Stearns began his involvement in food-related litigation in 1993 as one of the lead defense attorneys handling the cases arising from the historic Jack in the Box E. coli O157:H7 outbreak in January 1993. Mr. Stearns was responsible for designing and implementing a discovery plan that allowed Foodmaker to present a consistent and successful defense in over one hundred lawsuits spread among several states. In this role, Mr. Stearns obtained extensive knowledge and experience in litigation that involves complex manufacturing systems, foodborne illnesses, and issues of quality control. He also became noted for a highly principled, but persistent, approach to the discovery process and is a frequent speaker and guest lecturer on ethics and the law. Since helping to found Marler Clark twelve years ago, he has worked on hundreds of food outbreak cases, including recent ones involving E. coli O157:H7-contaminated Dole spinach, Salmonella in Peter Pan peanut butter and Banquet pot pies, and a spate of outbreaks involving E. coli O157:H7 in ground beef, Nestlé cookie dough, and raw milk.
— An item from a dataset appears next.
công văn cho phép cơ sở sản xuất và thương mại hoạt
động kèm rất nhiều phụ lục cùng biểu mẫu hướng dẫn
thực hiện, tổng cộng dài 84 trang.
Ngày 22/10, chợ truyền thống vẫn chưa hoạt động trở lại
Mr. Stearns graduated from Seattle University with a degree in philosophy and obtained his law degree at the University of Wisconsin-Madison. He is a frequent author and speaker on a wide variety of topics related to food, law, economics, and policy, and is the author of two book-chapters, a law journal article, and numerous other articles, essays, and opinion pieces. His most recent article, which is entitled "ON (CR)EDIBILITY: Why Food in the U.S. May Never Be Safe," will be published April this year in Stanford Law & Policy Review. He also has had an article published in the Journal of Food Law & Policy, titled "Preempting Food Safety: An Examination of USDA Rulemaking and its E. coli O157:H7 Policy in Light of Estate of Kriefall ex rel. Kriefall v. Excel Corporation." He has written extensively on food law and product liability law.
In addition to his work for Marler Clark, Mr. Stearns is active in the King County Bar Association pro bono program, Volunteer Attorneys for People with AIDS. Mr. Stearns was for nine years on the Board of Directors for The Bailey-Boushay House, America's first skilled nursing facility that was planned, founded, built and staffed to meet the needs of people living with AIDS.